Ashley Coffield, PDG de l’affilié Planned Parenthood du Tennessee, a déclaré qu’au cours des 10 années où elle y a travaillé, elle n’a jamais eu de cas de viol ou d’inceste éligible à la couverture de Medicaid. La filiale du Missouri de Planned Parenthood a souligné un record similaire lorsqu’on lui a demandé pourquoi elle avait résisté à la pression d’ajouter des exceptions, affirmant que dans les 18 mois précédents Chevreuil a été annulée, seuls deux de leurs patients étaient éligibles aux dérogations pour viol et inceste pour la couverture Medicaid.

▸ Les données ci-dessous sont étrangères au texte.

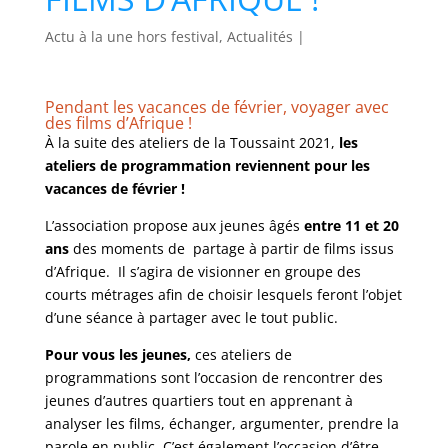
Actu à la une hors festival, Actualités
|
Pendant les vacances de février, voyager avec
des films d’Afrique !
À la suite des ateliers de la Toussaint 2021,
les
ateliers de programmation reviennent pour les
vacances de février !
L’association propose aux jeunes âgés
entre 11 et 20
ans
des moments de partage à partir de films issus
d’Afrique. Il s’agira de visionner en groupe des
courts métrages afin de choisir lesquels feront l’objet
d’une séance à partager avec le tout public.
Pour vous les jeunes,
ces ateliers de
programmations sont l’occasion de
rencontrer des
jeunes d’autres quartiers tout en apprenant à
analyser les films, échanger, argumenter, prendre la
parole en public. C’est également l’occasion d’être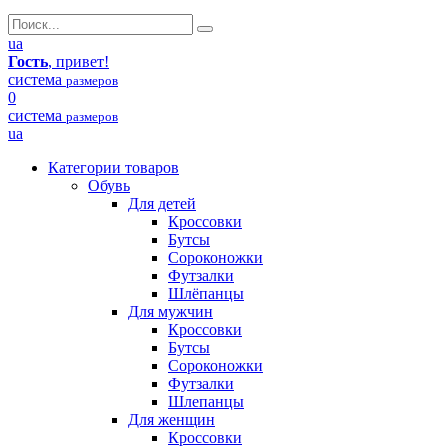
ua
Гость
, привет!
система
размеров
0
система
размеров
ua
Категории товаров
Обувь
Для детей
Кроссовки
Бутсы
Сороконожки
Футзалки
Шлёпанцы
Для мужчин
Кроссовки
Бутсы
Сороконожки
Футзалки
Шлепанцы
Для женщин
Кроссовки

“Ils ne protègent pas vraiment les patients et n’accordent pas d’exemptions pour les urgences médicales”, a déclaré Bonyen Lee-Gilmore, porte-parole des cliniques régionales du réseau à Saint-Louis. “En tant que fournisseur, nous savons que les gens sont rarement éligibles.”

Les médecins reconnaissent que les changements ne rétabliront pas la capacité des gens à accéder aux soins d’avortement. Mais ils ont dit que les ajustements pourraient sauver la vie d’un patient et l’empêcher d’aller en prison.

« Il s’agit de prendre soin des patients. Il s’agit de faire sortir le gouvernement de ma salle d’examen et de me laisser faire ce que je fais le mieux, c’est-à-dire pratiquer la médecine et sauver des vies », a déclaré Nicole Schlechter, gynécologue à Nashville.